Quando falamos de hectares
de terra, não pensamos apenas no solo, mas tudo o que ele nos permite produzir,
como por exemplo, madeiras para móveis, roupas de algodão, tinturas, princípios
ativos naturais para a medicina, minerais e outros.
Na média, cada pessoa
precisaria para a sua sobrevivência 1.7 hectare de terra. Quase metade da
humanidade (43%) está abaixo disso como os países onde grassa a fome: a
Eritréia com a pegada ecológica de 0, 4 hectares, Bengladesch com 0,7, o
Brasil, acima da média mundial com 2.9. 54% da população mundial está muito
além de suas necessidades como os USA com 8,6 hectares, o Canadá 8,2,
Luxemburgo com 15,8, Itália com 4,6 e Índia 1,2.
Essa Sobrecarga Ecológica
é um empréstimo que estamos tomando das gerações futuras para o nosso uso e
desfrute atual. E quando chegar a vez deles, em que condições vão satisfazer
suas necessidades de alimento, água, fibras, grãos, carnes e madeira? Poderão
herdar um planeta depauperado.
Tememos que, nossos
descendentes, olhando para trás, acabem nos amaldiçoando: “vocês não pensaram
nos seus filhos, netos e bisnetos; não souberam poupar e desenvolver um consumo
sóbrio e frugal para que da Terra restasse algo de bom para nós, mas não só
para nós, mas também para todos os seres vivos que precisam daquilo que nós precisamos”?

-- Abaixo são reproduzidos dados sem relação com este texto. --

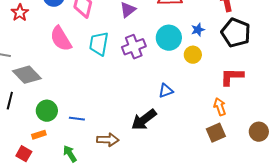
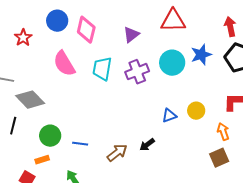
blue star: (198, 30) -> (201, 55), size x1.5
yellow circle: (193, 55) -> (196, 111), moved
black arrow: (144, 120) -> (147, 145), size x0.6
brown arrow: (108, 140) -> (117, 153), moved, turned -40

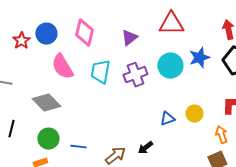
blue circle: (57, 21) -> (46, 34), moved
gray diamond: (30, 100) -> (46, 103), moved

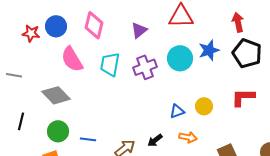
red star: (21, 41) -> (31, 33), turned -30
orange arrow: (221, 135) -> (188, 137), moved, turned 120

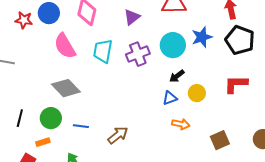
gray diamond: (56, 95) -> (66, 88), moved
black line: (21, 121) -> (20, 118), moved
black arrow: (155, 140) -> (177, 76), moved

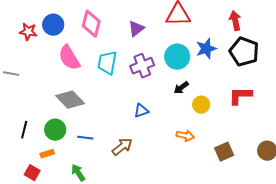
blue triangle: (170, 98) -> (141, 111), moved

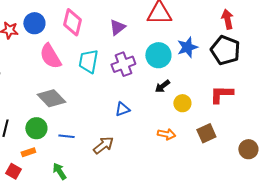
red arrow: (235, 21) -> (227, 19), moved
brown square: (224, 152) -> (206, 133), moved

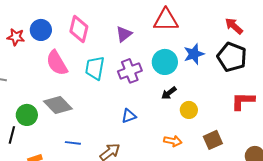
red arrow: (227, 19) -> (234, 26), turned -36
red L-shape: (221, 94) -> (243, 101), moved
green circle: (36, 128) -> (27, 115), moved

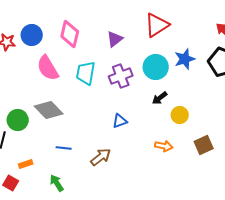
red triangle: (166, 20) -> (157, 25), turned -32

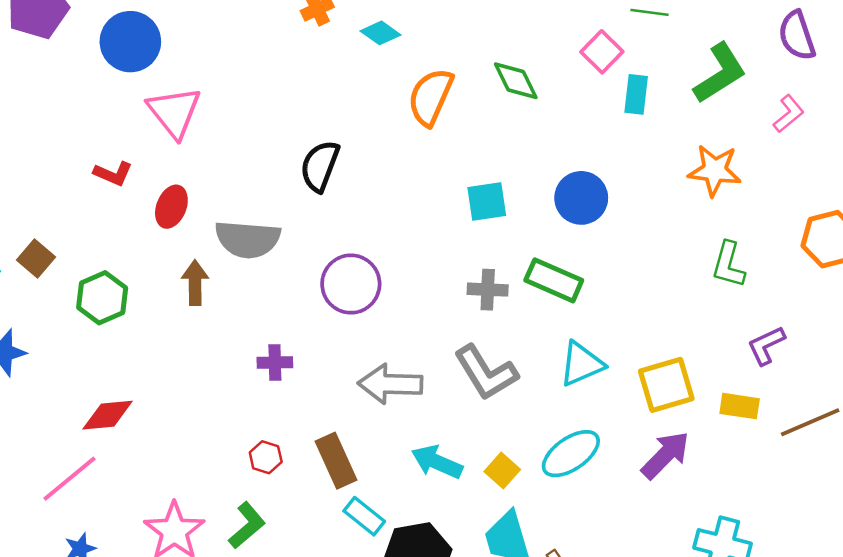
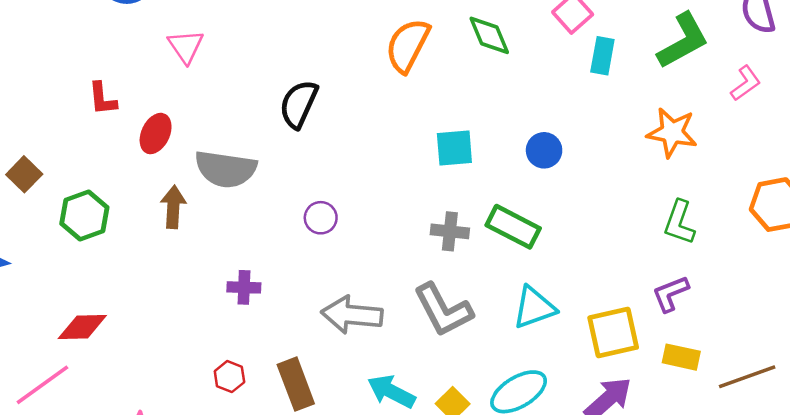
pink triangle: (174, 112) -> (186, 46), moved, size x0.7
red L-shape: (113, 174) -> (102, 99), turned 57
blue circle: (581, 198) -> (544, 150), size x0.7
purple circle: (351, 284) -> (321, 218), size x0.6
purple L-shape: (766, 345) -> (670, 294), moved

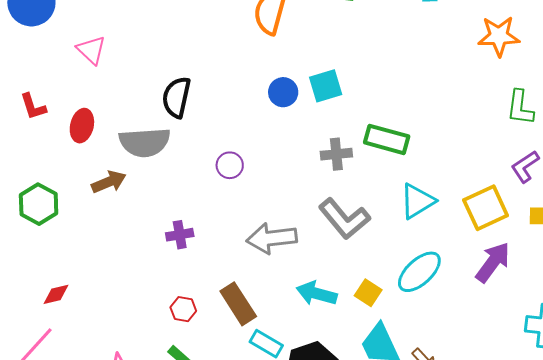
black semicircle: (299, 104) -> (176, 97), moved
blue circle: (544, 150) -> (283, 92), moved
brown arrow: (173, 207) -> (109, 182), turned 76
red diamond: (82, 327) -> (56, 294), size x0.7

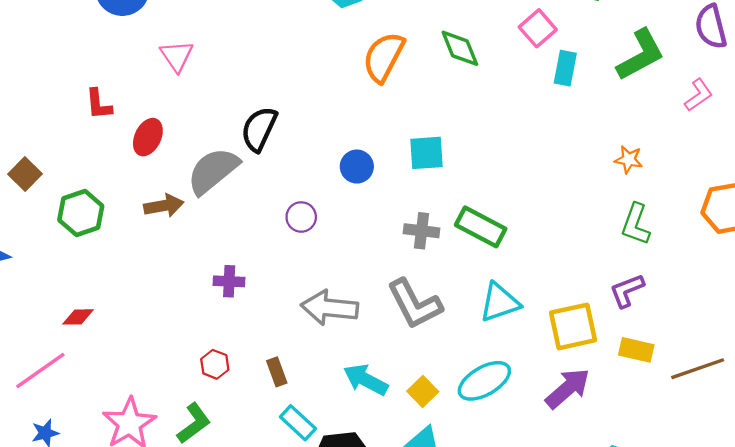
orange star: (499, 36) -> (629, 159), moved, size x0.6
blue circle: (283, 92) -> (357, 167), moved
gray semicircle: (145, 142) -> (213, 171), turned 132
brown rectangle: (238, 304) -> (277, 372), size x0.6

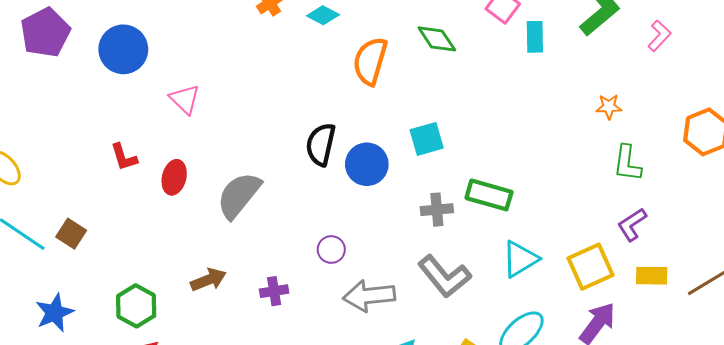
black semicircle: (259, 129) -> (321, 144), moved
blue circle: (357, 167) -> (367, 164), size x1.4
brown arrow: (164, 206) -> (208, 280), moved
green hexagon: (81, 213) -> (136, 306), moved
purple circle: (301, 217) -> (331, 250), moved

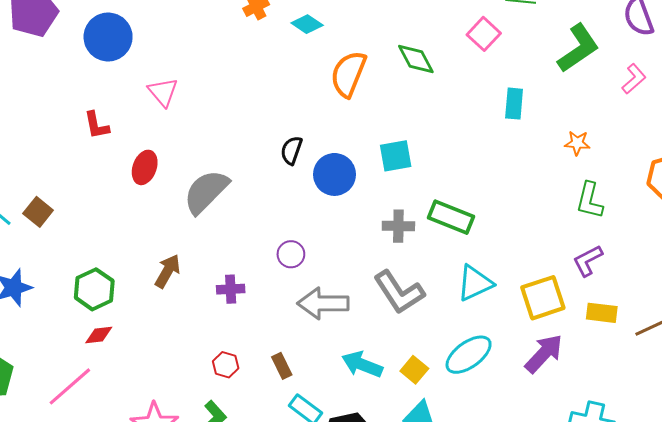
cyan rectangle: (535, 37) -> (514, 104), moved
black semicircle: (321, 144) -> (291, 150), size x0.7
red L-shape: (124, 157) -> (97, 125), moved
brown arrow: (208, 280) -> (168, 271), turned -44

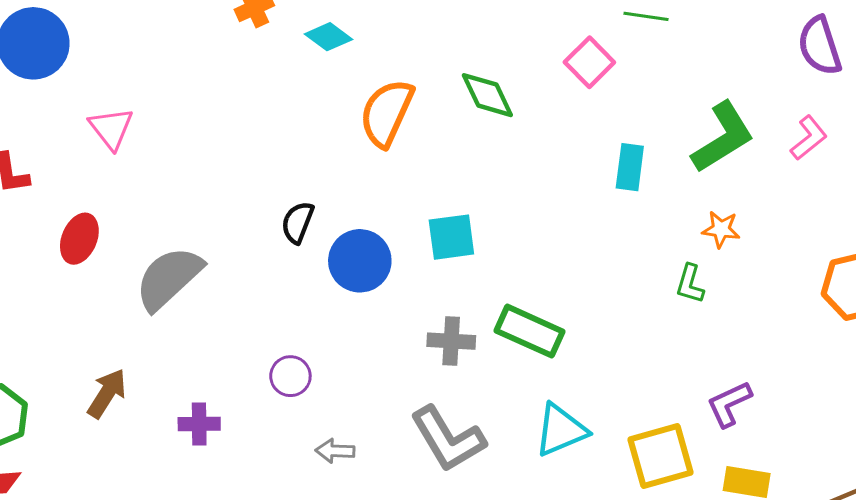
green L-shape: (578, 48) -> (723, 137), moved
green L-shape: (590, 200) -> (690, 284), moved, size x0.7
gray arrow: (323, 303) -> (335, 451), size x0.5

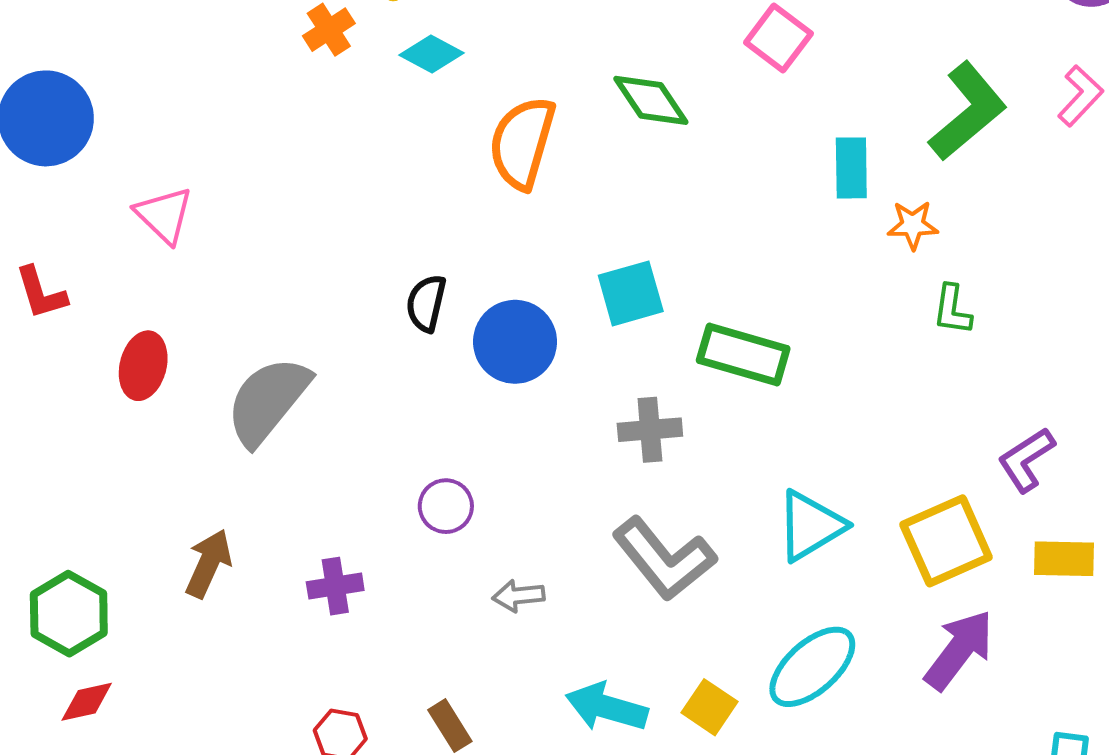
orange star: (721, 229) -> (913, 225), moved
green rectangle: (529, 331) -> (743, 355), moved

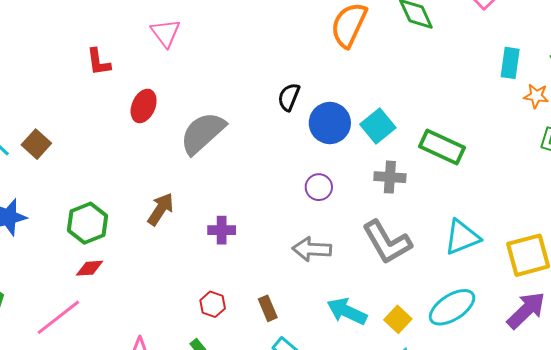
cyan square: (631, 293) -> (378, 126), moved, turned -32
purple circle: (446, 506) -> (319, 187), moved
gray arrow: (518, 596) -> (312, 249), size x1.5

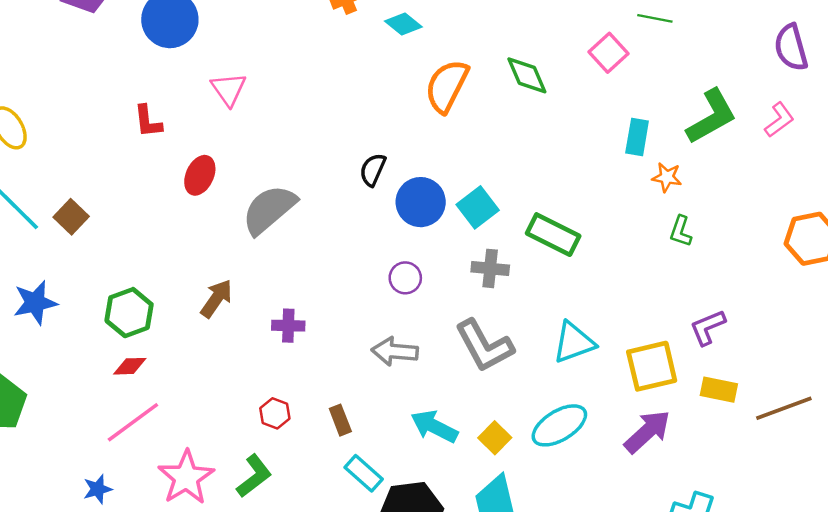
pink line: (58, 317) -> (133, 422), moved

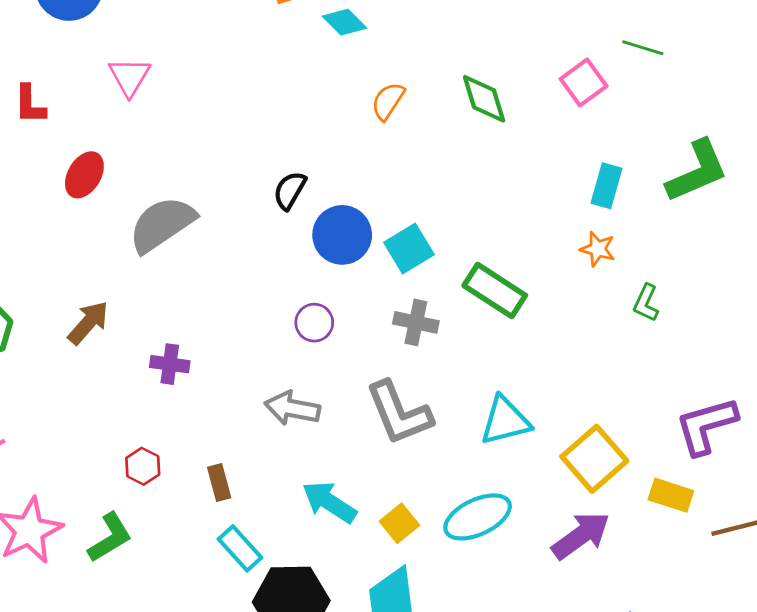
orange semicircle: (447, 86) -> (388, 101), size x0.6
orange star: (667, 177) -> (598, 249), moved
purple L-shape: (708, 327) -> (706, 426), moved, size x1.4
yellow square: (652, 366) -> (594, 459), turned -34

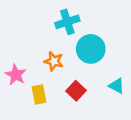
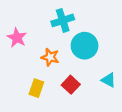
pink star: (16, 75) -> (17, 38), moved
yellow rectangle: (39, 94) -> (36, 88), turned 30

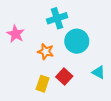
yellow rectangle: (36, 88) -> (43, 84), moved

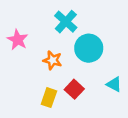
cyan cross: (57, 18) -> (66, 22), turned -30

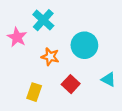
cyan cross: (66, 22) -> (43, 20), moved
yellow rectangle: (49, 98) -> (34, 92), moved

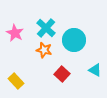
cyan cross: (43, 20) -> (46, 28), moved
yellow rectangle: (34, 92) -> (16, 81), moved, turned -63

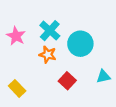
cyan triangle: (95, 70) -> (103, 76), turned -40

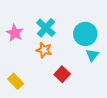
cyan circle: (80, 44) -> (85, 34), moved
cyan triangle: (103, 76) -> (92, 55), moved, turned -40

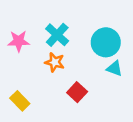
pink star: (15, 33) -> (19, 41), turned -30
cyan triangle: (92, 55) -> (114, 68), turned -48

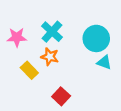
red square: (77, 92) -> (61, 96), moved
yellow rectangle: (20, 101) -> (29, 70), moved

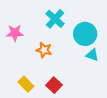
cyan cross: (52, 32) -> (55, 19), moved
yellow rectangle: (29, 70) -> (26, 84), moved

Isso nos faz lembrar as palavras do indígena Seatle:”Se todos os animais se
acabassem, o ser humano morreria de solidão de espírito, porque tudo o que
acontece aos animais, logo acontecerá também com o ser humano pois, tudo está inter-relacionado.”
O que vigora no mundo é
uma perversa injustiça social, cruel e desapiedada: 15% dos que vivem nas
regiões opulentas do Norte do planeta dispõe de 75% dos bens e serviços
naturais e 40% da terra fértil. Alguns milhões, quais cães famélicos, devem
esperar as migalhas que caem de suas bem servidas mesas .
Na verdade, a “Sobrecarga
da Terra” resulta do tipo de economia dilapidadora das “bondades da natureza”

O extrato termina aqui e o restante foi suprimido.